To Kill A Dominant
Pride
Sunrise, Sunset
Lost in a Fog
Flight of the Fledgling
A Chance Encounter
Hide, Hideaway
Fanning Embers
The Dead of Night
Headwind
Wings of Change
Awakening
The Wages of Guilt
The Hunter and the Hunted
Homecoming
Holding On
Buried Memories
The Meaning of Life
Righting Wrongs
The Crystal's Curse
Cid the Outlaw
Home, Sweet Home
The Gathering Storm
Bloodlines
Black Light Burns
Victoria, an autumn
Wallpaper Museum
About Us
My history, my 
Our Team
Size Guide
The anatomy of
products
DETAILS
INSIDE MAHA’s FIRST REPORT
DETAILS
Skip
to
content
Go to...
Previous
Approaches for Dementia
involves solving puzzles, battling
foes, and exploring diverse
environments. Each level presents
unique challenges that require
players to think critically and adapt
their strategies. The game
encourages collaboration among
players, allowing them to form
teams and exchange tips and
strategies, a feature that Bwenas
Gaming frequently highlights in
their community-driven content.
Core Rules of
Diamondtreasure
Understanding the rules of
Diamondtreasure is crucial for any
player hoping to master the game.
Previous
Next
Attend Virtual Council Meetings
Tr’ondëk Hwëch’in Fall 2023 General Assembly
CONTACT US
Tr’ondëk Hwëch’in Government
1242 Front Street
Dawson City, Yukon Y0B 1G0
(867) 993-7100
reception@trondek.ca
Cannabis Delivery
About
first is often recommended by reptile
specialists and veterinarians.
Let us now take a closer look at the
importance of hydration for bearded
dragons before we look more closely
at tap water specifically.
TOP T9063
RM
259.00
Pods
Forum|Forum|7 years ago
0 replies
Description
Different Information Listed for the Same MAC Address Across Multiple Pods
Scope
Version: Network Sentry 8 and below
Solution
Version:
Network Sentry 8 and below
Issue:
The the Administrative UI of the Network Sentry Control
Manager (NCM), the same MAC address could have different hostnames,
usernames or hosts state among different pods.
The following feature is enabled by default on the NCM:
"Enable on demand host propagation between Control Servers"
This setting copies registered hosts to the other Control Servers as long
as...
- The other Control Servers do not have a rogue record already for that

☆ ☆ ☆ ☆ ☆ ☆ ☆

• [Exercise directions] Nothing in the data should be left out when you retype it exactly.

• [Answer to the problem]
To Kill A Dominant
Pride
Sunrise, Sunset
Lost in a Fog
Flight of the Fledgling
A Chance Encounter
Hide, Hideaway
Fanning Embers
The Dead of Night
Headwind
Wings of Change
Awakening
The Wages of Guilt
The Hunter and the Hunted
Homecoming
Holding On
Buried Memories
The Meaning of Life
Righting Wrongs
The Crystal's Curse
Cid the Outlaw
Home, Sweet Home
The Gathering Storm
Bloodlines
Black Light Burns
Victoria, an autumn
Wallpaper Museum
About Us
My history, my 
Our Team
Size Guide
The anatomy of
products
DETAILS
INSIDE MAHA’s FIRST REPORT
DETAILS
Skip
to
content
Go to...
Previous
Approaches for Dementia
involves solving puzzles, battling
foes, and exploring diverse
environments. Each level presents
unique challenges that require
players to think critically and adapt
their strategies. The game
encourages collaboration among
players, allowing them to form
teams and exchange tips and
strategies, a feature that Bwenas
Gaming frequently highlights in
their community-driven content.
Core Rules of
Diamondtreasure
Understanding the rules of
Diamondtreasure is crucial for any
player hoping to master the game.
Previous
Next
Attend Virtual Council Meetings
Tr’ondëk Hwëch’in Fall 2023 General Assembly
CONTACT US
Tr’ondëk Hwëch’in Government
1242 Front Street
Dawson City, Yukon Y0B 1G0
(867) 993-7100
reception@trondek.ca
Cannabis Delivery
About
first is often recommended by reptile
specialists and veterinarians.
Let us now take a closer look at the
importance of hydration for bearded
dragons before we look more closely
at tap water specifically.
TOP T9063
RM
259.00
Pods
Forum|Forum|7 years ago
0 replies
Description
Different Information Listed for the Same MAC Address Across Multiple Pods
Scope
Version: Network Sentry 8 and below
Solution
Version:
Network Sentry 8 and below
Issue:
The the Administrative UI of the Network Sentry Control
Manager (NCM), the same MAC address could have different hostnames,
usernames or hosts state among different pods.
The following feature is enabled by default on the NCM:
"Enable on demand host propagation between Control Servers"
This setting copies registered hosts to the other Control Servers as long
as...
- The other Control Servers do not have a rogue record already for that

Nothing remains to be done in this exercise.